Early left ventricular dysfunction elicits activation of sympathetic drive and attenuation of parasympathetic tone in the paced canine model of congestive heart failure.

Background: Although autonomic imbalance is known to be characteristics of patients with clinically overt symptomatic congestive heart failure, it is currently unknown whether this autonomic response arises early in the course of left ventricular dysfunction or is restricted to the later stages of circulatory failure.

Methods And Results: This investigation utilized the technique of spectral analysis of heart rate variability in a paced canine model of congestive heart failure that permits an examination of autonomic activity at the earliest stages of ventricular dysfunction to determine whether early systolic dysfunction in congestive heart failure is characterized by autonomic imbalance, which may contribute to subsequent myocardial and vascular dysfunction. The results indicate that autonomic imbalance as reflected in an abnormal pattern of heart rate variability evolves early in the course of ventricular systolic dysfunction consisting of both a significant increase in sympathetically influenced low-frequency heart rate variability and a significant reduction of parasympathetically mediated high-frequency variability. This was quantified by a marked and significant increase in the area under the low-frequency region from 0.053 +/- 0.037 (beats per minute)2 at baseline to 0.182 +/- 0.143 (beats per minute)2 at 48 hours to 0.253 +/- 0.202 (beats per minute)2 after 7 days of pacing (ANOVA, P < .04). The area under the high-frequency region of the curve showed a decrease from a baseline value of 0.945 +/- 0.037 (beats per minute)2 to 0.811 +/- 0.152 (beats per minute)2 at 48 hours to 0.733 +/- 0.197 (beats per minute)2 after 7 days of pacing (ANOVA, P < .03).

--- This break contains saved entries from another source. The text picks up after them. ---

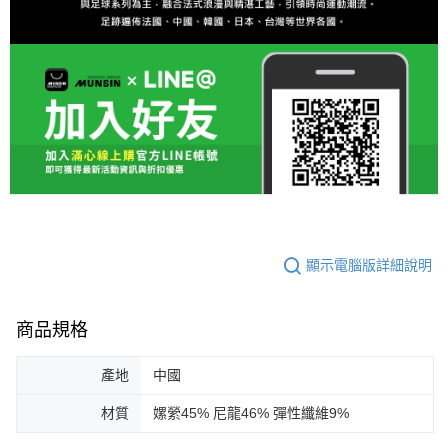
顯示電腦版詳細說明
商品規格
產地
中國
材質
嫘縈45% 尼龍46% 彈性纖維9%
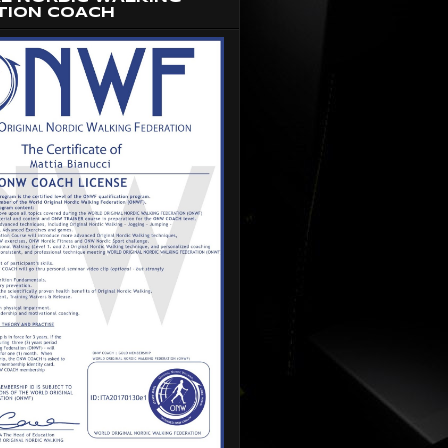
TION COACH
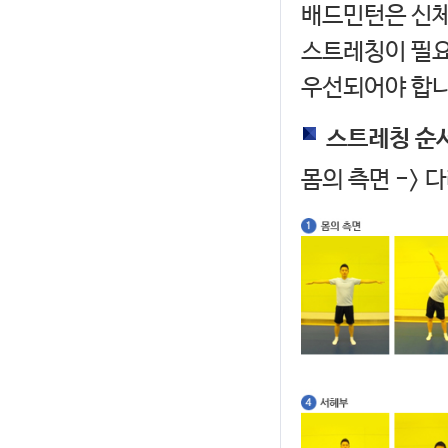
배드민턴은 신체
스트레칭이 필요
우선되어야 합니
스트레칭 순
몸의 측면 -> 다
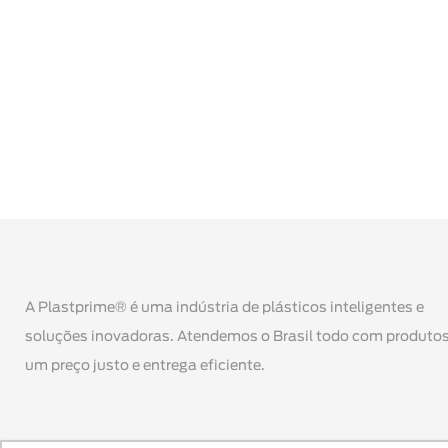
A Plastprime® é uma indústria de plásticos inteligentes e
soluções inovadoras. Atendemos o Brasil todo com produtos
um preço justo e entrega eficiente.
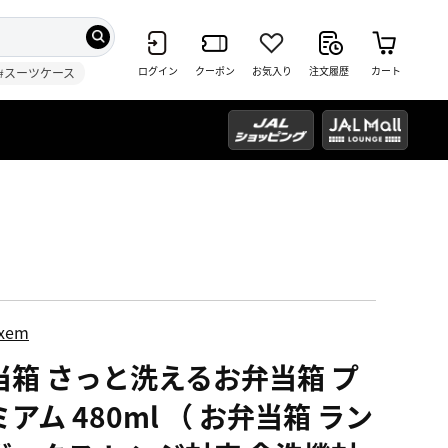
ログイン
クーポン
お気入り
注文履歴
カート
#スーツケース
ixem
当箱 さっと洗えるお弁当箱 プ
アム 480ml （ お弁当箱 ラン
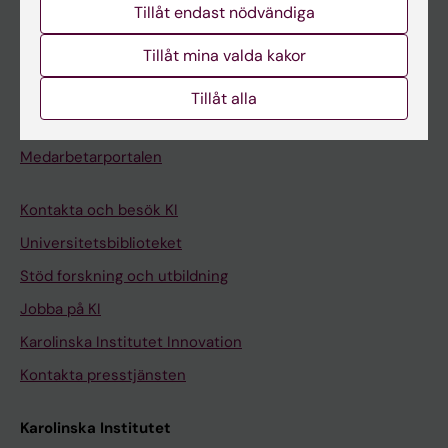
Tillåt endast nödvändiga
Kurs- och programwebbar
Tillåt mina valda kakor
Student på KI
Tillåt alla
Medarbetare
Medarbetarportalen
Kontakta och besök KI
Universitetsbiblioteket
Stöd forskning och utbildning
Jobba på KI
Karolinska Institutet Innovation
Kontakta presstjänsten
Karolinska Institutet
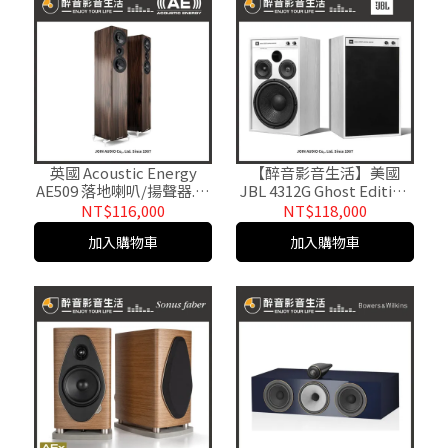
英國 Acoustic Energy
【醉音影音生活】美國
AE509 落地喇叭/揚聲器.台
JBL 4312G Ghost Edition
灣公司貨 醉音影音生活
(特別色) 書桌式監聽級喇
NT$116,000
NT$118,000
叭.台灣公司貨
加入購物車
加入購物車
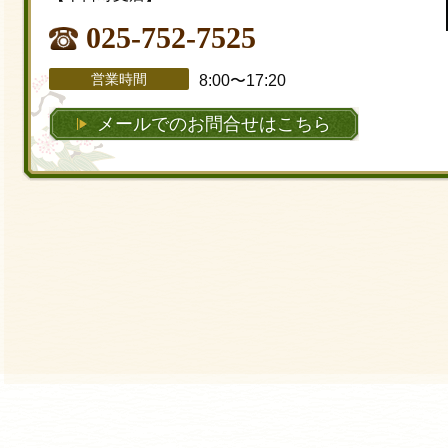
025-752-7525
営業時間
8:00〜17:20
メールでのお問合せはこちら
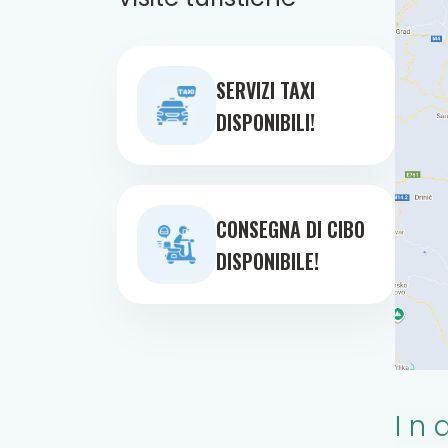
SERVIZI TAXI
DISPONIBILI!
CONSEGNA DI CIBO
DISPONIBILE!
In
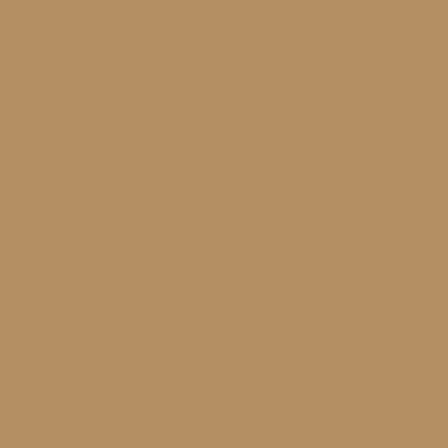
цовка)
Мойки и раковины
Молдинги
Облицовка сте
ени
Облицовка бассейнов
Скамейки и лавочки
Фаса
и декоративные элементы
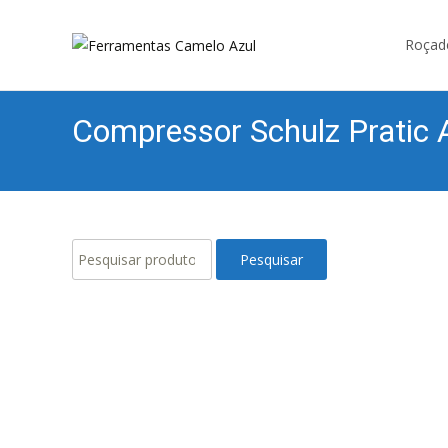
Skip
to
Roçad
content
Compressor Schulz Pratic
Pesquisar
Pesquisar
por:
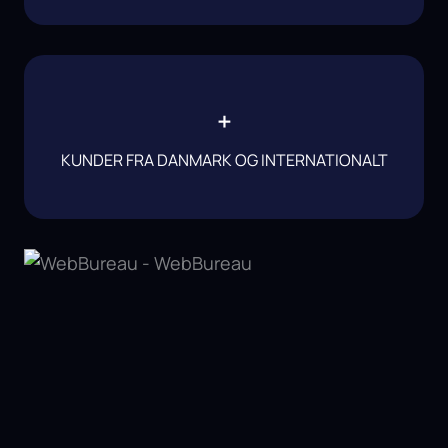
+
KUNDER FRA DANMARK OG INTERNATIONALT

This resulted in a shift in autonomic balance away from parasympathetic tone and toward augmented sympathetic drive as reflected by the ratio of high- to low-frequency areas from a baseline value of 15.2 +/- 9.6 to 10.1 +/- 6.89 at 48 hours and 0.004 +/- 0.001 at 7 days (ANOVA, P < .01).

Conclusions: The results indicate that autonomic imbalance as reflected in an abnormal pattern of heart rate variability evolves early in the course of ventricular systolic dysfunction consisting of both a significant increase in sympathetically influenced low-frequency heart rate variability and a significant reduction of parasympathetically mediated high-frequency variability. The early appearance of these autonomic abnormalities suggests that autonomic imbalance plays a significant role in promoting the progression of circulatory failure.